Звук одинокой трубы прервал наше “застывшее” состояние глубокого удивления. Мы повернулись на звук и увидели одинокого человека, входящего в Теночтитлан. Это был юноша с голыми плечами, ведущий под уздцы лошадь. Мои глаза остановились на её копытах. Позади неё на земле оставались лежать останки миллионов растоптанных цветов… Мы смотрели на Эрнана Кортеса. Он шёл впереди своей армии в направлении Форта Ксолотл, где правители Теночтитлана, Тескоко и Тлакопана уже ждали его.

Тысячи жителей враждебного нам города Тласкала прошли перед ним, салютуя в честь его побед и нашего унижения. Они, так же как и армия Кортеса, вошли в наш город не как гости, а как захватчики. Их приход был полной неожиданностью для нас. Из-за нехватки времени мы даже не смогли организовать им “достойную” встречу.

Можно сказать и даже написать целую историю о том, как воины “Великого” Города Тласкала, Невидимого Города Тлакскала, вошли в наш город как тень Кортеса — Сына Солнца и посланника короля Кастильи и Арагона. Сам Кортес вошёл в город, чтобы навеки занять место собаки в древней истории нашего Великого Города Мехико — Теночтитлан.

2

Наша история начинается на берегу моря. Сам по себе берег был в тысячи раз больше, чем все города, разбросанные по берегам озера Тескоко.

Это случилось в том месте, где море омывает фруктовые и хлопковые земли и где живут люди Тотонака. Их называют Тотонаками, чтобы все подумали, что эти люди не очень умные. Но они вовсе не были дурачками. Они жили на небольшом отрезке побережья. Один из людей по имени Зелёный Лист почему-то не захотел утром идти на рыбалку. Но другой из юных Тотонаков по имени Маленький Камень сказал ему: “Давай пойдём, отец, ты увидишь, что сегодня будет удачный день”. Там, где открытое море превращается в уютную бухту, Маленький Камень стал развлекать себя тем, что начал бросать хлопковые шарики в прибрежные волны, которые накатывались на берег одна за другой. Старому Тотонаку это не показалось интересным, но вдруг он услышал слова сына: “Они идут, отец, они идут”.

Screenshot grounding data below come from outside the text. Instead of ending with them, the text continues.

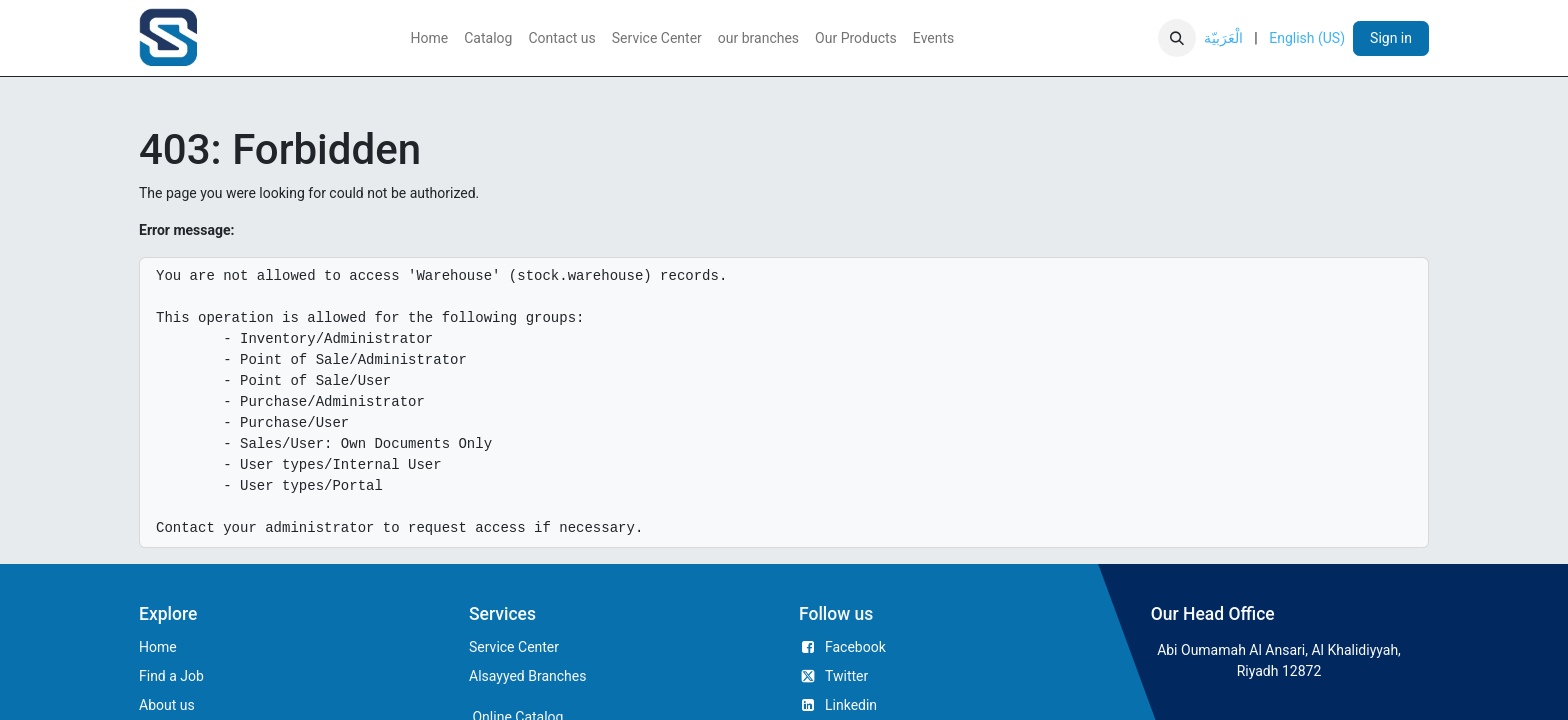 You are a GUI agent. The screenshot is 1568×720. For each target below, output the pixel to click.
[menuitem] (430, 38)
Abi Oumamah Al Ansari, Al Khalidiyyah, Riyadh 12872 (1279, 660)
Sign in (1391, 38)
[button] (1177, 38) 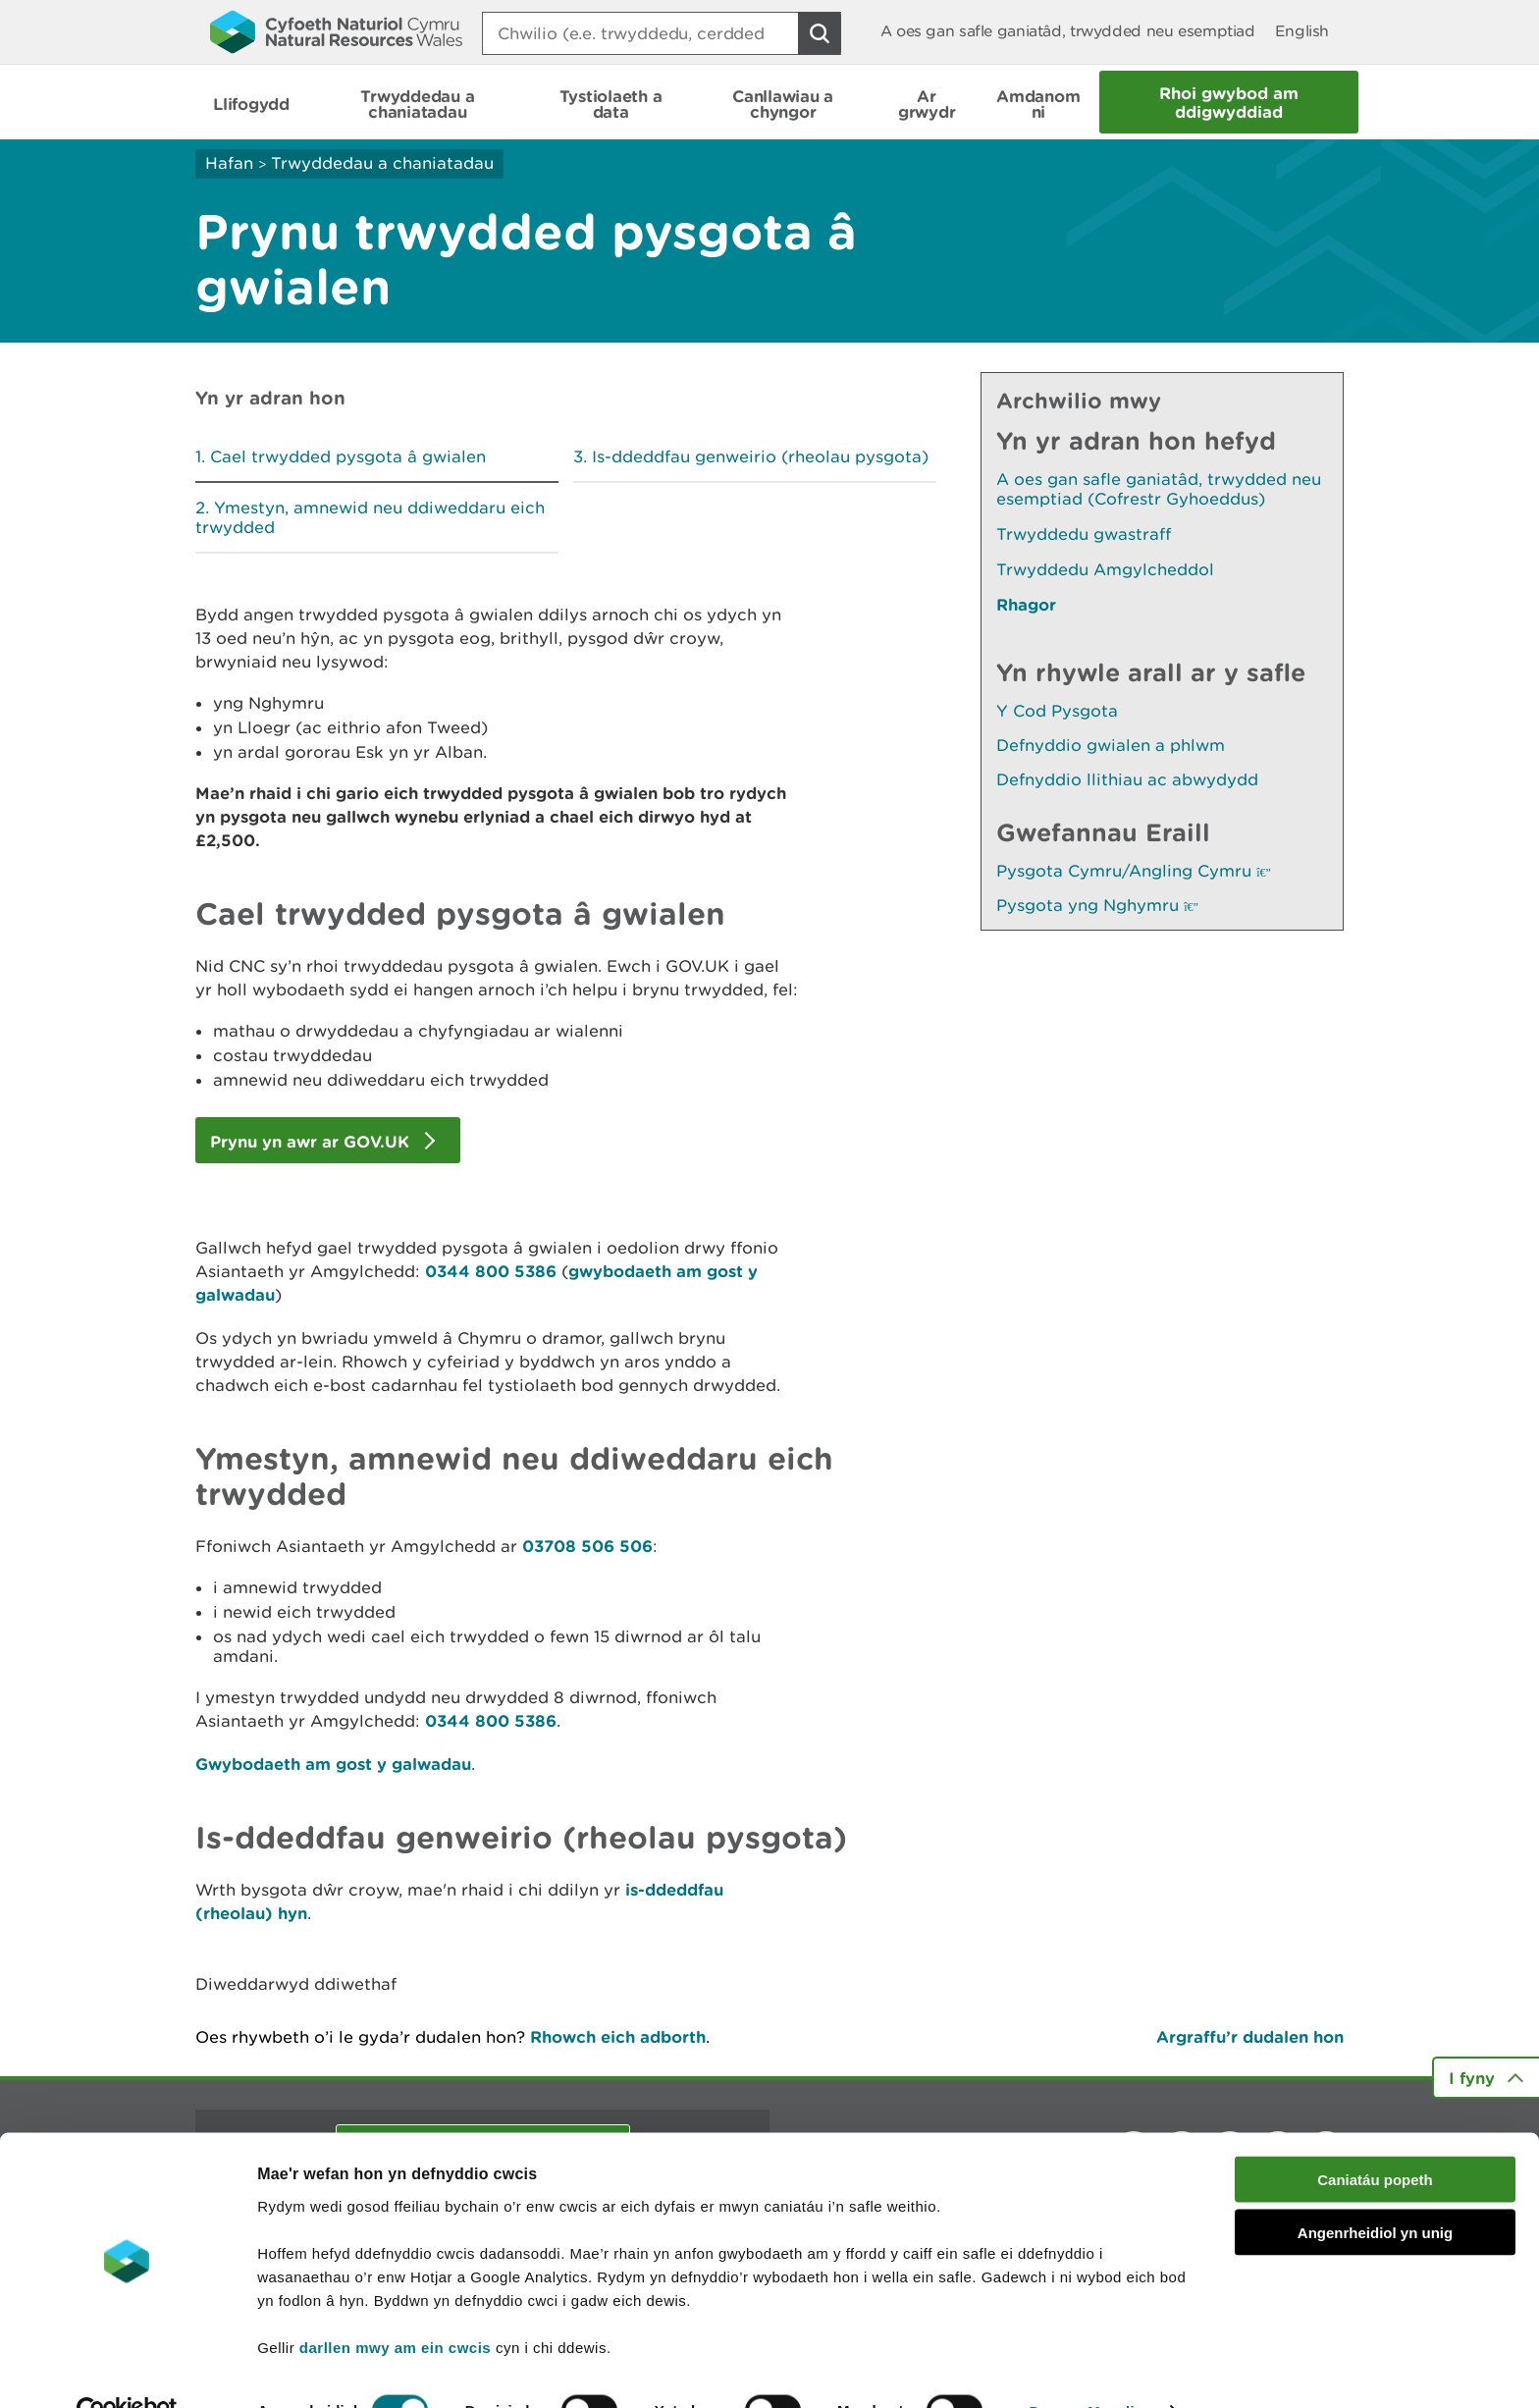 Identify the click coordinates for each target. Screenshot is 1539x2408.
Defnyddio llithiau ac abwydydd (1127, 779)
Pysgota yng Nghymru (1097, 905)
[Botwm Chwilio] (819, 33)
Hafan (229, 163)
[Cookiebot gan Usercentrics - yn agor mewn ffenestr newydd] (127, 2369)
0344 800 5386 (493, 1270)
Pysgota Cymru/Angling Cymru (1133, 871)
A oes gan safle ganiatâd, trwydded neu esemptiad (1067, 31)
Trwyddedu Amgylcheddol (1105, 569)
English (1302, 31)
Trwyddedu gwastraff (1083, 534)
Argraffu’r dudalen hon (1250, 2036)
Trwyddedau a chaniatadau (382, 163)
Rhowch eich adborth (618, 2036)
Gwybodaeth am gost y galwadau (333, 1763)
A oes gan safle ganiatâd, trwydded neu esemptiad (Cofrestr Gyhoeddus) (1158, 488)
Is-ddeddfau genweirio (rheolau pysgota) (760, 456)
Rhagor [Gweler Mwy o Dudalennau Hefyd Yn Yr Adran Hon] (1026, 604)
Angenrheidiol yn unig (1375, 2191)
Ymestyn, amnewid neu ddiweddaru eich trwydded (370, 517)
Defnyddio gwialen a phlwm (1110, 745)
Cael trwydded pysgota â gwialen (348, 456)
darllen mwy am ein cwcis (395, 2305)
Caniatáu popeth (1375, 2137)
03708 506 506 (587, 1545)
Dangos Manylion (1091, 2369)
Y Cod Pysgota (1057, 711) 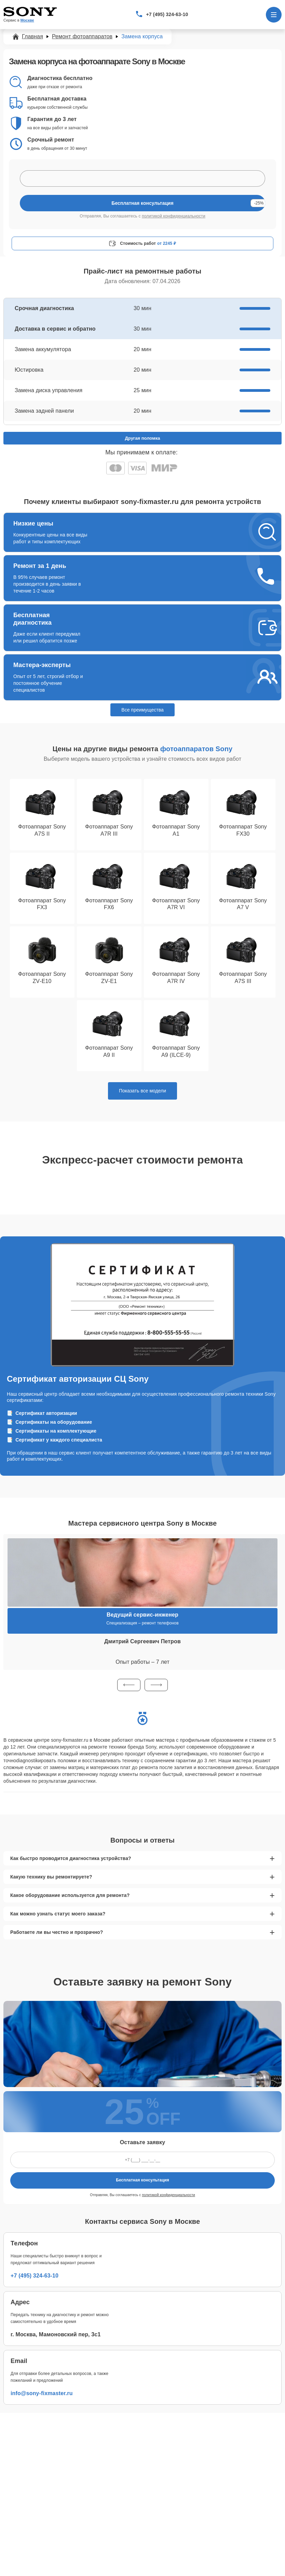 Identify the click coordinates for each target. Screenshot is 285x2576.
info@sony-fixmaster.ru (42, 2393)
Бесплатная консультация (142, 2180)
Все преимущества (142, 710)
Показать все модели (142, 1090)
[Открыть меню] (274, 15)
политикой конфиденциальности (173, 216)
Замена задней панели (44, 411)
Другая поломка (142, 438)
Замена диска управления (48, 390)
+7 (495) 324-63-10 (167, 14)
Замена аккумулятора (43, 349)
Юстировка (29, 370) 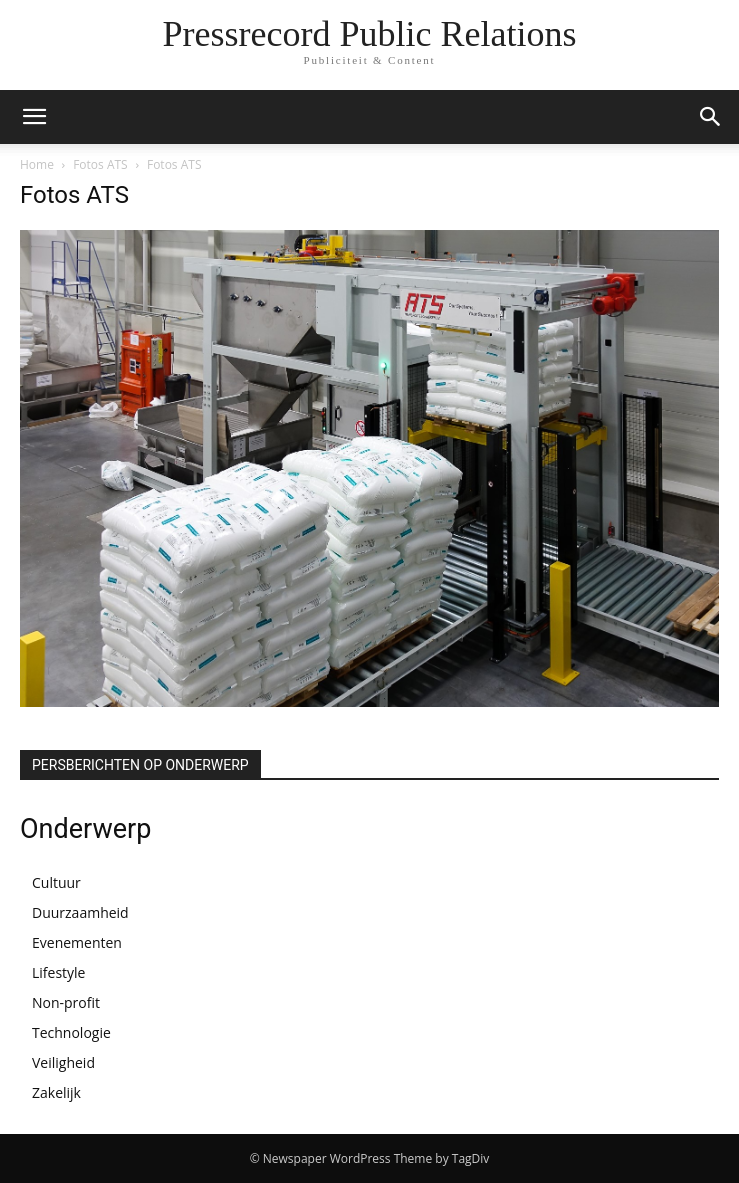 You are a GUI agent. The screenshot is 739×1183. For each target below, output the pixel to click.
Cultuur (56, 882)
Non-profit (66, 1002)
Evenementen (77, 942)
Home (37, 164)
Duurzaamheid (80, 912)
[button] (34, 117)
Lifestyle (58, 972)
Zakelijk (56, 1092)
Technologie (71, 1032)
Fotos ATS (100, 164)
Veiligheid (63, 1062)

Зелёный Лист взглянул в сторону, куда указывал малыш, и тут же увидел дельфина с огромной розовой рыбой в зубах. Рыба отчаянно билась в его пасти. Старый человек улыбнулся. Он был хорошо известен как лучший “укротитель” дельфинов на побережье моря, омывающего земли фруктов, хлопка, какао и табака.

Дельфин подплыл поближе к тому месту, где стояли отец с сыном, и у самого берега выпустил свою пленницу-рыбу. Затем он резко развернулся и уплыл. Маленький Камень отошёл подальше от проёма в гряде рифов, через который проник первый дельфин. Тут же появился второй дельфин, потом третий… В конце концов в бухте собралось семь дельфинов.

“ Сегодня у нас будет великолепная рыбалка, отец. Ты видишь?”.

Через минуту сеть была наполнена розовой и зелёной рыбой. Рыбалка закончилась. Потом Зелёный Лист “отвёл” своих дрессированных дельфинов в дальний уголок бухты и после этого они с сыном громко рассмеялись. Завтра в городе будет ярмарка, где рыбу можно будет обменять на разные продукты и нужные в хозяйстве вещи. К тому же, по существующим правилам Зелёный Лист должен будет сдать несколько рыбин в пользу города.

Дельфины продолжали плескаться в бухте, и в этот момент старый взглянул в даль водной морской глади. Ему показалось, что зрение его подводит и он видит то, чего не должно быть. Вероятно, виноват был возраст, как однажды сказала его жена, Безмятежная Река. Зелёный Лист опять посмотрел вдаль и ему снова показалось, что там, почти на самом горизонте, происходит что-то необычное. Он вопросительно взглянул на сына, желая найти подтверждение тому, что открылось его взору. Сын в ответ вопросительно посмотрел на отца. Они оба увидели, как по океану плывут небольшие острова, похожие на те, которые плавают по Реке Бабочек в Тлакотальпане.

— Что это, отец, что это?

На этот вопрос у старого Зелёного Листа ответа не было, но он воскликнул:

— Калли! Калли!

— Дом в море, отец. Этого не может быть… в море нет домов.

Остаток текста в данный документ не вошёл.